# [TASK TO COMPLETE]
Set down the data below from its first line to the line holding "ανοίγει ενόψει της ΔΕΘ ειναι αν θα υπάρξουν", inclusive; omit all pictures.

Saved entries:
»»

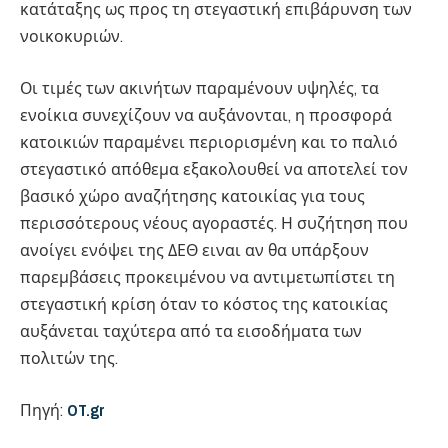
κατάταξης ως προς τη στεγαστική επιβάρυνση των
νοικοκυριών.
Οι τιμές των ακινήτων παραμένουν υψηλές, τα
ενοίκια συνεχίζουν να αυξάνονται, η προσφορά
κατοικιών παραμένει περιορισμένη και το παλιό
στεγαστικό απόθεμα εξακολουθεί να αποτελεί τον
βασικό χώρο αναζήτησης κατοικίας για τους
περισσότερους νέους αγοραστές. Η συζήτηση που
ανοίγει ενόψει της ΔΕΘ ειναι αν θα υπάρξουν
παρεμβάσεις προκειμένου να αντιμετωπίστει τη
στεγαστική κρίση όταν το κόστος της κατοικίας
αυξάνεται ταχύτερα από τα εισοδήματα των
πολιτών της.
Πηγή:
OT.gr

««

# [SOLUTION FOR THIS PROBLEM]
κατάταξης ως προς τη στεγαστική επιβάρυνση των
νοικοκυριών.
Οι τιμές των ακινήτων παραμένουν υψηλές, τα
ενοίκια συνεχίζουν να αυξάνονται, η προσφορά
κατοικιών παραμένει περιορισμένη και το παλιό
στεγαστικό απόθεμα εξακολουθεί να αποτελεί τον
βασικό χώρο αναζήτησης κατοικίας για τους
περισσότερους νέους αγοραστές. Η συζήτηση που
ανοίγει ενόψει της ΔΕΘ ειναι αν θα υπάρξουν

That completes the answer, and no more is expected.